I ran some large mailing lists back in the 80's.  It was not fun.
Just managing the bounces was hell.  To remind me of this fact I keep
two books around from those days.  Both books describe how, if you
are using mail system x and network system y, you can construct a
message to get to someone on mail system a and network b.  Two whole
books.

I have no idea what I suggested has to do with mailing lists and bounces.
Furthermore, there is nothing that says our x's,y's,a's and b's are the same
as in the book. Two books? Maybe the author was just long winded? ;-)

What you describe would take us back there.  Furthermore, it is
exactly that fragmentation that is keeping anyone from investing in a
new architecture--there's too big a risk that some other system will
win out.

Indeed. But what you fail to see is that fragmentation is good, as long as
it's compatible. When it's trivial to replace your protocol and maintain
backwards compatibility, then there's no risk.

We all are running a really spam-happy protocol, SMTP. It can't be fixed
without some modification. Something will have to be done about it. What I
suggest is that we all stop running SMTP universally, and penalize those
that run it.

This sounds way too much like "I know, let's make it impossible for
anyone to talk to each other.  *That* will stop the spammers!"

What I am suggesting is no more complicated than two modems negotiation what
protocols to use. Lets do a sample:

S: I have mail for you, what are your protocols?
R: sender_vfy,1; site_cert,2; smtp,3; (protocol,preference)
S: (checks his own capabilities) sender_vfy
R: (applies penalties applicable at the time) ok (or "ok, port#")
S: {message}
R: {passes message off to sender_vfy daemon)

I don't see what is so hard about that! Then people can run multiple
protocols, and negotiate the preferred one of the site. This will eliminate
the problem of needing everyone to commit to a new protocol and needing
significant adoption of it. Furthermore, protocol revisions are much easily
tolerated (ex.: sender_vfy_99b,1; sender_vfy_99a,2; etc)

Also configurable are penalties. The preference number can also carry with
it a penalty: speed or filtering. For the time being, everyone will need to
run SMTP, but we can penalize it with a tar proxy or something of the sort
while letting less spam happy protocols thrive.

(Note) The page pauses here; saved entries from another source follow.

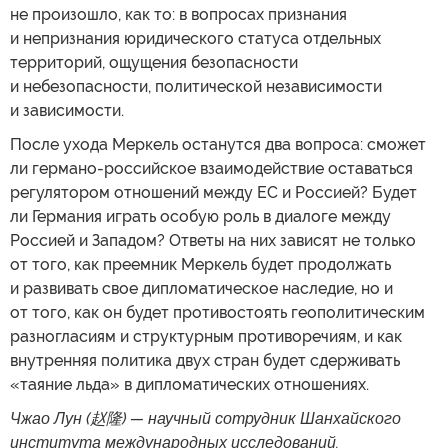
не произошло, как то: в вопросах признания
и непризнания юридического статуса отдельных
территорий, ощущения безопасности
и небезопасности, политической независимости
и зависимости.
После ухода Меркель останутся два вопроса: сможет
ли германо-российское взаимодействие оставаться
регулятором отношений между ЕС и Россией? Будет
ли Германия играть особую роль в диалоге между
Россией и Западом? Ответы на них зависят не только
от того, как преемник Меркель будет продолжать
и развивать свое дипломатическое наследие, но и
от того, как он будет противостоять геополитическим
разногласиям и структурным противоречиям, и как
внутренняя политика двух стран будет сдерживать
«таяние льда» в дипломатических отношениях.
Чжао Лун (
赵隆
) — научный сотрудник Шанхайского
института международных исследований.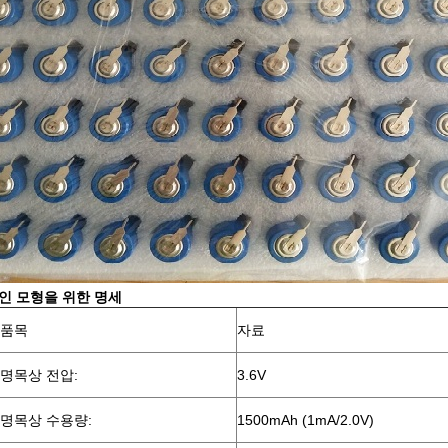
인 모형을 위한 명세
품목
자료
명목상 전압:
3.6V
명목상 수용량:
1500mAh (1mA/2.0V)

A picture is worth a thousands words, so here's a sample config file:
#negotiator config file
protocols{
    sender_vfy_99a {
        daemon_port=35423
        preference=1
    }
    sender_vfy_99b {
        daemon_port=35422
        preference=0
    }
    smtp {
        daemon_port=25 #tar proxy runs here
        preference=100
    }
}
preferences {
    0,1 { }
    100 {
        filters {
                fail_on 1  #(as opposed to 2, 3, or all)
                pre_delivery{
                    ip_blacklist
                        ip_whitelist
                }
                post_delivery{
                    word
              sender_blacklist
                crc_blacklist
                        sender_whitelist
                }
        }
          actions {
                pre_delivery_delay 2 #two second fixed delay
       }
    }
}
#end of file

What this also allows us to do is wrap SMTP (and other protocols) with
enough armor that it might not suck so much.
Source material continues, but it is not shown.